Multi-Focus Seizures Complicate Surgical Treatment for Pediatric Epilepsy Case

During Celeste’s pregnancy, an ultrasound showed that her baby had heart abnormalities. Once baby Jaylynn was born, further diagnostic evaluation confirmed she had tuberous sclerosis complex (TSC), a disorder that causes growths in multiple organs, including the heart, brain, kidneys and lungs. TSC is a genetic disorder, and patients with this condition are known to have a high seizure burden.

In the days after her birth, the right side of Jaylynn’s body seemed to twitch, and Celeste’s instincts told her Jaylynn was having seizures. Celeste mentioned this to her nurse at the hospital where Jaylynn was born, but her worries were dismissed. After being sent home, Celeste called CHOC Children’s and met with Dr. Lily Tran, a pediatric epileptologist at CHOC’s level 4 pediatric epilepsy center.

Over the next three years, Jaylynn tried several different treatment options, including medications, ketogenic diet and steroid treatment. Most treatments followed the same pattern: the seizures would stop for a few months, but then come back stronger than before. She regressed significantly in terms of development, no longer made eye contact, could not sit up even with support and was lethargic all day due to the high seizure burden. She started losing weight and had to have a G-tube placed for adequate nutrition. Her medication regimen was at high doses to control seizures, which led to side effects, such as vomiting and lethargy, which impacted her quality of life significantly. Her days consisted of seizures, vomiting and sleep.
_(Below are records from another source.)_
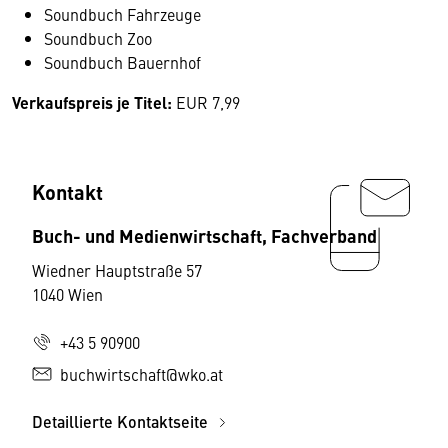
Soundbuch Fahrzeuge
Soundbuch Zoo
Soundbuch Bauernhof
Verkaufspreis je Titel:
EUR 7,99
Kontakt
Buch- und Medienwirtschaft, Fachverband
Wiedner Hauptstraße 57
1040 Wien
+43 5 90900
buchwirtschaft@wko.at
Detaillierte Kontaktseite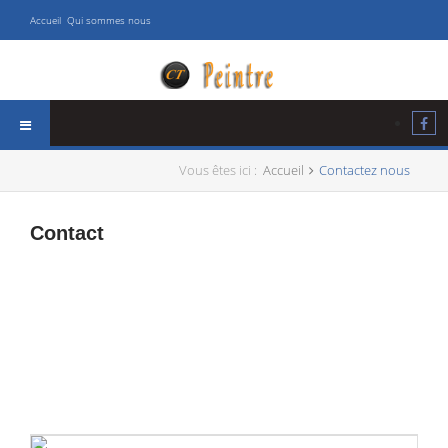
Accueil
Qui sommes nous
Vous êtes ici :
Accueil
Contactez nous
Contact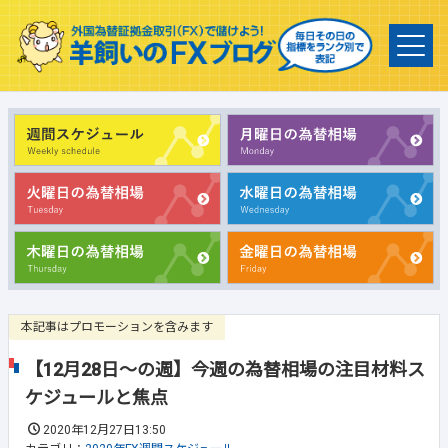
本記事はプロモーションを含みます
【12月28日～の週】今週の為替相場の注目材料ス
ケジュールと焦点
2020年12月27日13:50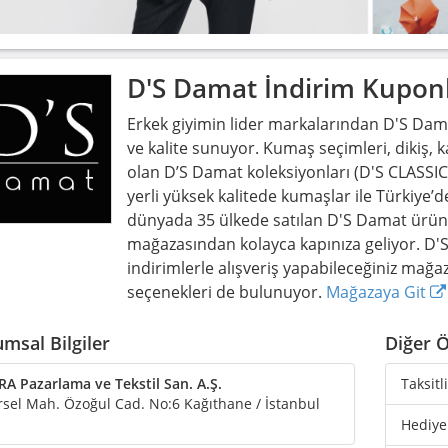
D'S Damat
İndirim Kuponl
Erkek giyimin lider markalarından D'S Damat
ve kalite sunuyor. Kumaş seçimleri, dikiş, ka
olan D’S Damat koleksiyonları (D'S CLASS
yerli yüksek kalitede kumaşlar ile Türkiye’d
dünyada 35 ülkede satılan D'S Damat ürünl
mağazasından kolayca kapınıza geliyor. D'
indirimlerle alışveriş yapabileceğiniz mağaza
seçenekleri de bulunuyor.
Mağazaya Git
msal Bilgiler
Diğer Ö
A Pazarlama ve Tekstil San. A.Ş.
Taksitl
sel Mah. Özoğul Cad. No:6 Kağıthane / İstanbul
Hediye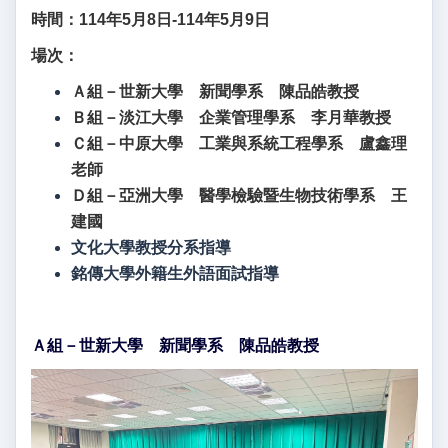
時間：114年5月8日-114年5月9日
場次：
Ａ組－世新大學 新聞學系 陳品皓教授
Ｂ組－淡江大學 企業管理學系 李月華教授
Ｃ組－中原大學 工業與系統工程學系 盧鑫理
老師
Ｄ組－亞洲大學 醫學檢驗暨生物技術學系 王
建國
文化大學教授分系指導
銘傳大學外籍生外語面試指導
Ａ組－世新大學 新聞學系 陳品皓教授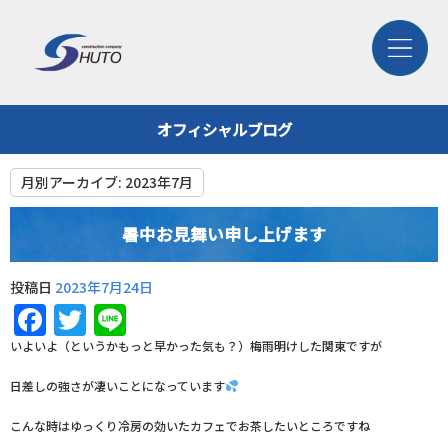
オフィシャルブログ
月別アーカイブ:
2023年7月
暑中お見舞い申し上げます
投稿日
2023年7月24日
Facebook
Twitter
Line
いよいよ（というかもっと早かった気も？）梅雨明けした関東ですが
日差しの強さが凄いことになっています
こんな時はゆっくり冷房の効いたカフェでお茶したいところですね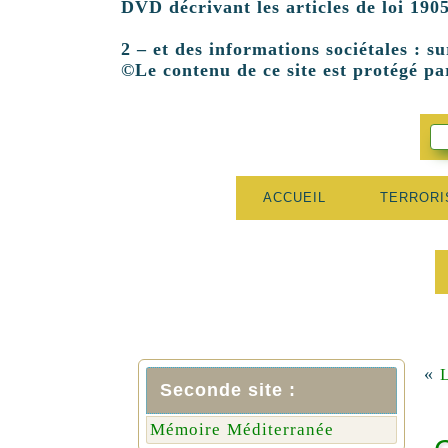
DVD décrivant les articles de loi 1905
2 – et des informations sociétales : su
©Le contenu de ce site est protégé par
ACCUEIL
TERROR
«
Seconde site :
Mémoire Méditerranée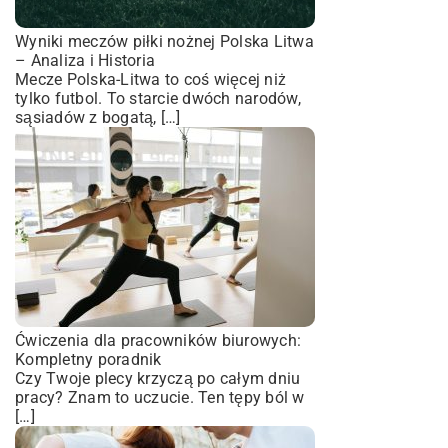
Wyniki meczów piłki nożnej Polska Litwa
– Analiza i Historia
Mecze Polska-Litwa to coś więcej niż
tylko futbol. To starcie dwóch narodów,
sąsiadów z bogatą, […]
Ćwiczenia dla pracowników biurowych:
Kompletny poradnik
Czy Twoje plecy krzyczą po całym dniu
pracy? Znam to uczucie. Ten tępy ból w
[…]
At that point, Celeste said her family was simply trying to survive.

“Jaylynn’s refractory case of epilepsy was quite complex because we couldn’t pinpoint where her seizures were coming from based on Phase I surface EEG monitoring,” says Dr. Tran. “We used several different imaging techniques to locate the focus of her seizures, including a virtual reality simulation program. Through these tests and Phase II invasive EEG monitoring, we found her seizures were coming from the left side of her brain, but on this one side, we then found the seizures were coming from three distinct areas. Her case was discussed extensively at our comprehensive epilepsy surgery conference, but there was no clear-cut answer and consensus on what to do next. Each approach had various pros and cons, and each option had questions and concerns. As a team, we constantly asked ourselves, ‘What’s best for Jaylynn?’ when considering these treatment options. Mom was updated at every step of the way so she could make the most informed decision for her daughter.”

Because the seizure focus came from three different areas in the left hemisphere, it was not reasonable to resect these regions separately without significantly more post-operative side effects. Dr. Tran elected to proceed with a functional hemispherectomy to give Jaylynn the best outcome for seizure control and to turn her quality of life around. The procedure essentially “quieted down” the electrical activity in the left side of her brain.
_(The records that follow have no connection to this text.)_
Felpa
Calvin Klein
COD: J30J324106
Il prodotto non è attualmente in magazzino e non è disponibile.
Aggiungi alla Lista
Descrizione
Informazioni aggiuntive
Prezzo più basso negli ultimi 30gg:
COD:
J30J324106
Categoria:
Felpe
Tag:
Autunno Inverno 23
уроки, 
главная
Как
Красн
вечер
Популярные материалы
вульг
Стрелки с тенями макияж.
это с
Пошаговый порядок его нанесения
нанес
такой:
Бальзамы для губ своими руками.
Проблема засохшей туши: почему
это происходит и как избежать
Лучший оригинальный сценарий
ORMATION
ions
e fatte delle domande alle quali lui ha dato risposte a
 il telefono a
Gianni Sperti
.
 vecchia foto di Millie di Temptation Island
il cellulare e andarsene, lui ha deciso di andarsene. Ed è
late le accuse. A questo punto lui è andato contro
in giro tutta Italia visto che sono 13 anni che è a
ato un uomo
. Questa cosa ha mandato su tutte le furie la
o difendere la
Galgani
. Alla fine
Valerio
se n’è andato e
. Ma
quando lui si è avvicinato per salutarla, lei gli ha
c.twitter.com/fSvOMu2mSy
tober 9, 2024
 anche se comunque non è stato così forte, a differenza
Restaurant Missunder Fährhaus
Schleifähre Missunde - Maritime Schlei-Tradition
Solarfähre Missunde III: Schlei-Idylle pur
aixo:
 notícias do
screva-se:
“For Jaylynn, I used everything I learned in fellowship, consulted with other colleagues and leveraged the tools we have at CHOC — such as our ability to perform invasive surgery and our research capabilities — to determine the best course of treatment for this complex epilepsy case. When you have a multidisciplinary team like ours that includes a dedicated neurosurgeon, neuroradiologists, neuropsychologists, educated nurses, EEG technologists, epilepsy pharmacists, social workers and parent champions who work cohesively together, it helps make the patient’s journey a little bit easier.”

Today, Jaylynn is seizure-free and on fewer medications. She is now laughing and smiling, more interactive, enrolled in school and even got to visit Disney World.

“What makes CHOC different from similar centers, I think, is our focus on the patient journey and how we value the quality of life for each patient,” says Dr. Tran. “We treat every child and their family as a whole unit. When you come to CHOC, you’re not just our patient. You truly become part of our family.”